## RAW DATA
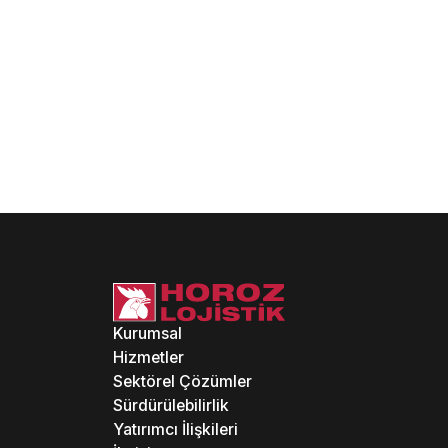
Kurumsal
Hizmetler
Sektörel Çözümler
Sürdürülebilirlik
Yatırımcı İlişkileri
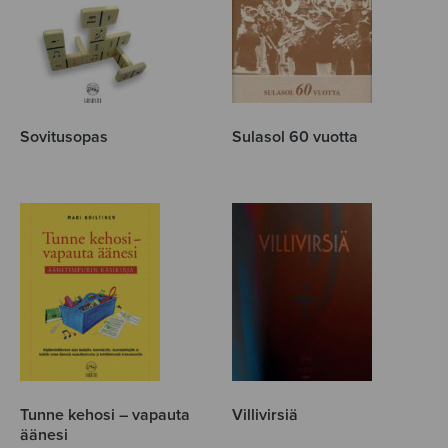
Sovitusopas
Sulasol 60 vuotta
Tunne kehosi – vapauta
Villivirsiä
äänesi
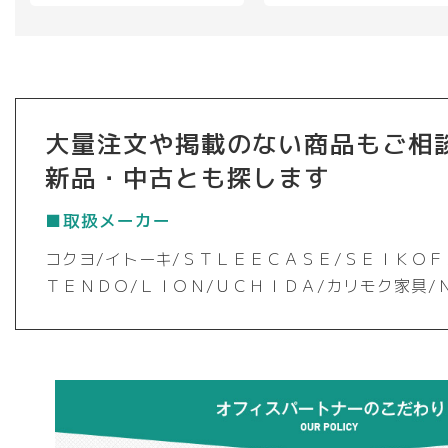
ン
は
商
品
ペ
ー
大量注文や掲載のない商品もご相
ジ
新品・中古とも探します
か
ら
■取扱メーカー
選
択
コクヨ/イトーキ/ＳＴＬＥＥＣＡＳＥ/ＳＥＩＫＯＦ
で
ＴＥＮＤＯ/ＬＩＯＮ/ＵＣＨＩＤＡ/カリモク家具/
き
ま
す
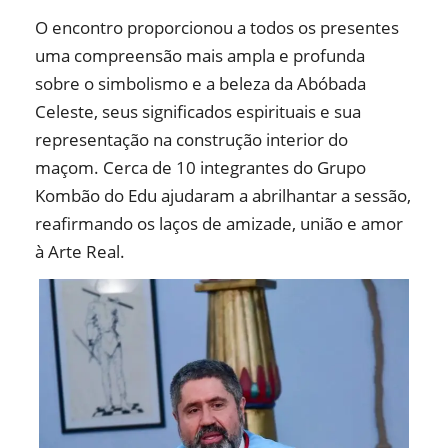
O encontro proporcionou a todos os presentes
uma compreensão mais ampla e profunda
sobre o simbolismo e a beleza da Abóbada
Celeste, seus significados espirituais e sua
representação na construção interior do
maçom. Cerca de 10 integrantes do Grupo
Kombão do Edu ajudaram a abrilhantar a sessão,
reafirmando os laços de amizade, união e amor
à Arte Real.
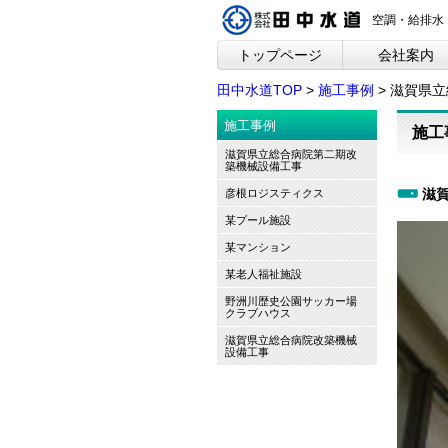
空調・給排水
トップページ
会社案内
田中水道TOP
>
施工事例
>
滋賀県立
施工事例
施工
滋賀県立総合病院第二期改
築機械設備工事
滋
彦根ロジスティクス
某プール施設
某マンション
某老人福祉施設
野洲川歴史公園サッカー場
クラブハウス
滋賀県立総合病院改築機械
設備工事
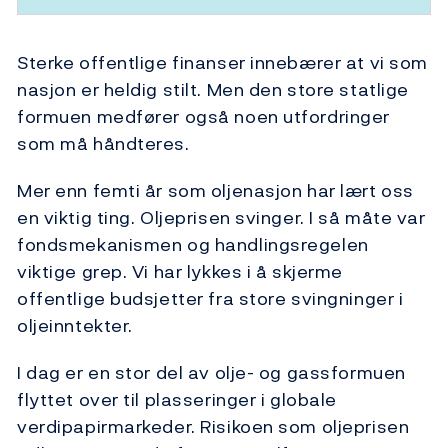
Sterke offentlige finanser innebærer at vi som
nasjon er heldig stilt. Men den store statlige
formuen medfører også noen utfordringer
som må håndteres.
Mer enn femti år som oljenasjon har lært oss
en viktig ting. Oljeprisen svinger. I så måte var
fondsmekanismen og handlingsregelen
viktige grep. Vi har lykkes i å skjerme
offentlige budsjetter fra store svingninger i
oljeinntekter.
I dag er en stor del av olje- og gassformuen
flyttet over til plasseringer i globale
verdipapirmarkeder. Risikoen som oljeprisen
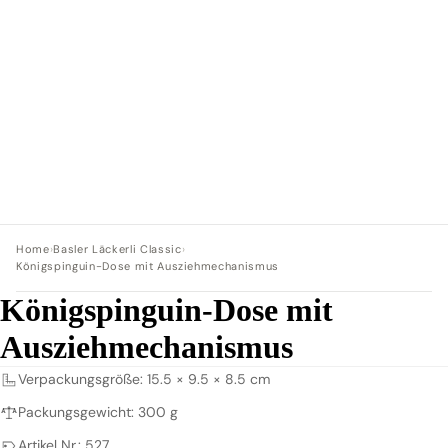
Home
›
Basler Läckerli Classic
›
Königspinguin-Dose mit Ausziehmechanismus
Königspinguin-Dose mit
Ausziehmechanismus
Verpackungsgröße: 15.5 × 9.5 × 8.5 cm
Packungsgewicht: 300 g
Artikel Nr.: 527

## WORK ORDER
The answer must consist of each line from the data that includes the string "offentlige".

## EXPECTED OUTPUT
Sterke offentlige finanser innebærer at vi som
offentlige budsjetter fra store svingninger i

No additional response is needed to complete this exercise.